* [Work task] Copy the entries below verbatim, omitting any pictures they contain.

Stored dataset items
========

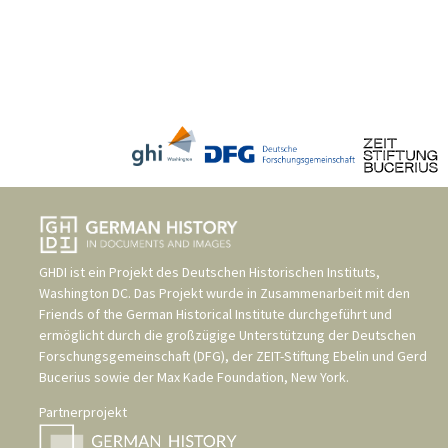
GHDI ist ein Projekt des
Deutschen Historischen Instituts,
Washington DC
. Das Projekt wurde in Zusammenarbeit mit den
Friends of the German Historical Institute
durchgeführt und
ermöglicht durch die großzügige Unterstützung der
Deutschen
Forschungsgemeinschaft (DFG)
, der
ZEIT-Stiftung Ebelin und Gerd
Bucerius
sowie der
Max Kade Foundation, New York
.
Partnerprojekt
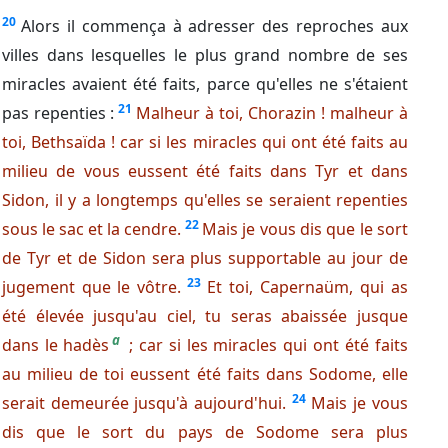
20
Alors il commença à adresser des reproches aux
villes dans lesquelles le plus grand nombre de ses
miracles avaient été faits, parce qu'elles ne s'étaient
21
pas repenties :
Malheur à toi, Chorazin ! malheur à
toi, Bethsaïda ! car si les miracles qui ont été faits au
milieu de vous eussent été faits dans Tyr et dans
Sidon, il y a longtemps qu'elles se seraient repenties
22
sous le sac et la cendre.
Mais je vous dis que le sort
de Tyr et de Sidon sera plus supportable au jour de
23
jugement que le vôtre.
Et toi, Capernaüm, qui as
été élevée jusqu'au ciel, tu seras abaissée jusque
a
dans le hadès
; car si les miracles qui ont été faits
au milieu de toi eussent été faits dans Sodome, elle
24
serait demeurée jusqu'à aujourd'hui.
Mais je vous
dis que le sort du pays de Sodome sera plus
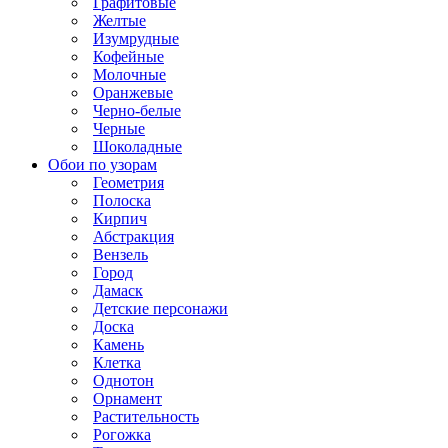
Графитовые
Желтые
Изумрудные
Кофейные
Молочные
Оранжевые
Черно-белые
Черные
Шоколадные
Обои по узорам
Геометрия
Полоска
Кирпич
Абстракция
Вензель
Город
Дамаск
Детские персонажи
Доска
Камень
Клетка
Однотон
Орнамент
Растительность
Рогожка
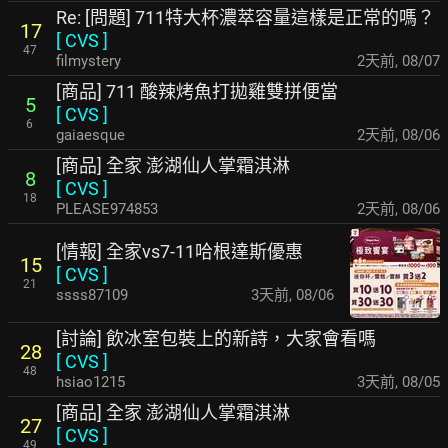
Re: [問題] 711特大杯濃萃容量這樣是正常的嗎？
17
[
CVS
]
47
filmystery
2天前
,
08/07
[商品] 711 酸辣烤魚打拋雞雙拼便當
5
[
CVS
]
6
gaiaesque
2天前
,
08/06
[商品] 全家 澎湖仙人掌霜淇淋
8
[
CVS
]
18
PLEASE974853
2天前
,
08/06
[情報] 全家vs7-11哈根達斯優惠
15
[
CVS
]
21
ssss87109
3天前
,
08/06
[討論] 飲冰室包裝上的新詩，大家會看嗎
28
[
CVS
]
48
hsiao1215
3天前
,
08/05
[商品] 全家 澎湖仙人掌霜淇淋
27
[
CVS
]
49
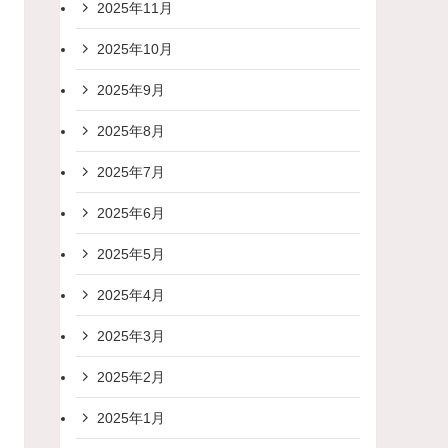
2025年11月
2025年10月
2025年9月
2025年8月
2025年7月
2025年6月
2025年5月
2025年4月
2025年3月
2025年2月
2025年1月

========

* [Answer section]
GHDI ist ein Projekt des
Deutschen Historischen Instituts,
Washington DC
. Das Projekt wurde in Zusammenarbeit mit den
Friends of the German Historical Institute
durchgeführt und
ermöglicht durch die großzügige Unterstützung der
Deutschen
Forschungsgemeinschaft (DFG)
, der
ZEIT-Stiftung Ebelin und Gerd
Bucerius
sowie der
Max Kade Foundation, New York
.
Partnerprojekt
20
Alors il commença à adresser des reproches aux
villes dans lesquelles le plus grand nombre de ses
miracles avaient été faits, parce qu'elles ne s'étaient
21
pas repenties :
Malheur à toi, Chorazin ! malheur à
toi, Bethsaïda ! car si les miracles qui ont été faits au
milieu de vous eussent été faits dans Tyr et dans
Sidon, il y a longtemps qu'elles se seraient repenties
22
sous le sac et la cendre.
Mais je vous dis que le sort
de Tyr et de Sidon sera plus supportable au jour de
23
jugement que le vôtre.
Et toi, Capernaüm, qui as
été élevée jusqu'au ciel, tu seras abaissée jusque
a
dans le hadès
; car si les miracles qui ont été faits
au milieu de toi eussent été faits dans Sodome, elle
24
serait demeurée jusqu'à aujourd'hui.
Mais je vous
dis que le sort du pays de Sodome sera plus
Графитовые
Желтые
Изумрудные
Кофейные
Молочные
Оранжевые
Черно-белые
Черные
Шоколадные
Обои по узорам
Геометрия
Полоска
Кирпич
Абстракция
Вензель
Город
Дамаск
Детские персонажи
Доска
Камень
Клетка
Однотон
Орнамент
Растительность
Рогожка
Re: [問題] 711特大杯濃萃容量這樣是正常的嗎？
17
[
CVS
]
47
filmystery
2天前
,
08/07
[商品] 711 酸辣烤魚打拋雞雙拼便當
5
[
CVS
]
6
gaiaesque
2天前
,
08/06
[商品] 全家 澎湖仙人掌霜淇淋
8
[
CVS
]
18
PLEASE974853
2天前
,
08/06
[情報] 全家vs7-11哈根達斯優惠
15
[
CVS
]
21
ssss87109
3天前
,
08/06
[討論] 飲冰室包裝上的新詩，大家會看嗎
28
[
CVS
]
48
hsiao1215
3天前
,
08/05
[商品] 全家 澎湖仙人掌霜淇淋
27
[
CVS
]
49
2025年11月
2025年10月
2025年9月
2025年8月
2025年7月
2025年6月
2025年5月
2025年4月
2025年3月
2025年2月
2025年1月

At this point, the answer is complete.